Hyderabad, Pakistan: Pakistan Peoples Party (PPP) Chairman Bilawal Bhutto-Zardari addressed party workers in Hyderabad, emphasizing the party’s commitment to collective decision-making while addressing ongoing disagreements within the party regarding the timing of general elections.
Bilawal Bhutto-Zardari acknowledged the simmering political differences within the PPP and clarified that his allegiance to his father and party Co-chairman Asif Ali Zardari was limited to household matters, separate from political affairs. This comes after Asif Ali Zardari suggested that the completion of the delimitation exercise was necessary before holding elections, citing the need for a fresh and updated census. However, Bilawal Bhutto-Zardari remained steadfast in his demand for timely elections, putting him at odds with his father’s stance.
During his address, Bilawal Bhutto-Zardari called for transparency in the election schedule and expressed concern over the growing anxieties of Pakistani citizens due to worsening economic conditions. He asserted that the PPP has a history of serving the people and that supporting the party is the way to address the country’s challenges.

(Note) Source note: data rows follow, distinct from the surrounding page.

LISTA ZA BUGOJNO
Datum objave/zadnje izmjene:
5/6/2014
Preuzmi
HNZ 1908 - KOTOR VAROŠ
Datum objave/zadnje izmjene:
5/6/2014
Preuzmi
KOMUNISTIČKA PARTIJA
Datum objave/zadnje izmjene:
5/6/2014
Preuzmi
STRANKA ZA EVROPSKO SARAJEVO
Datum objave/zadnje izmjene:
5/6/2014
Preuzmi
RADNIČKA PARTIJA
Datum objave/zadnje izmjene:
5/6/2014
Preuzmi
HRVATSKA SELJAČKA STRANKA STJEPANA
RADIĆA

Bilawal Bhutto-Zardari announced his upcoming visit to Lahore to chair the party’s Central Executive Committee (CEC) meeting. In this meeting, the party will decide its future course of action, including its approach to the election issue.

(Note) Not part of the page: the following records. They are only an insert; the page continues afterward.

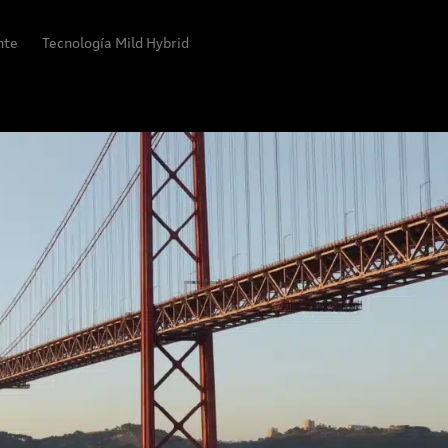
ente
Tecnología Mild Hybrid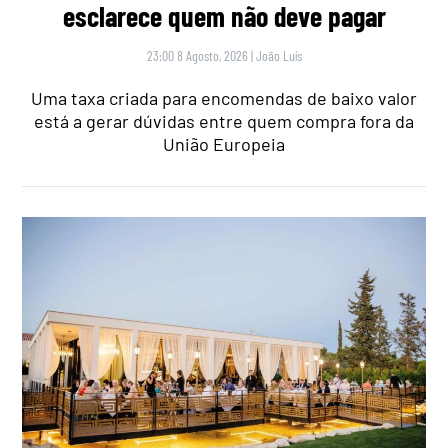
esclarece quem não deve pagar
23:00 8 Agosto, 2026
|
João Luís
Uma taxa criada para encomendas de baixo valor
está a gerar dúvidas entre quem compra fora da
União Europeia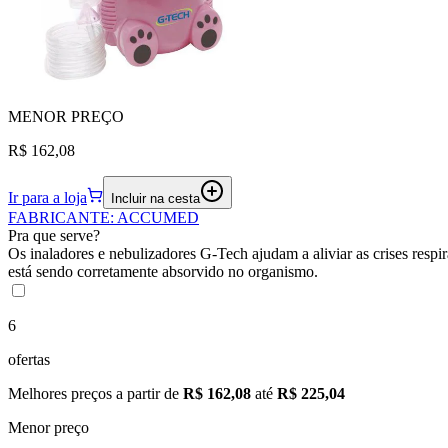
MENOR
PREÇO
R$ 162,08
Ir para a loja
Incluir na cesta
FABRICANTE
:
ACCUMED
Pra que serve?
Os inaladores e nebulizadores G-Tech ajudam a aliviar as crises res
está sendo corretamente absorvido no organismo.
6
ofertas
Melhores preços a partir de
R$ 162,08
até
R$ 225,04
Menor preço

Regarding potential allies’ reluctance to participate in the elections, Bilawal Bhutto-Zardari stated, “We will not run from the elections. However, if some of our allies are considering running away from the elections, we will let them run because when you don’t contest elections, someone else takes your seat.” He disclosed efforts to persuade the Muttahida Qaumi Movement-Pakistan (MQM-P) to participate in local elections, expressing disappointment in their withdrawal due to fear.
According to conversation of The Express Tribune, a PPP leader clarified that the differences between Asif Ali Zardari and Bilawal Bhutto-Zardari regarding party affairs were not a ‘good cop, bad cop’ strategy but rather a genuine difference of opinion, particularly concerning dealings with the establishment. This divergence in their positions has brought to light the apparent division within the Zardari House.
Despite the media’s perception, some party leaders denied that this difference in political style was detrimental to the party’s unity, affirming that such variations in approach have long existed within the PPP.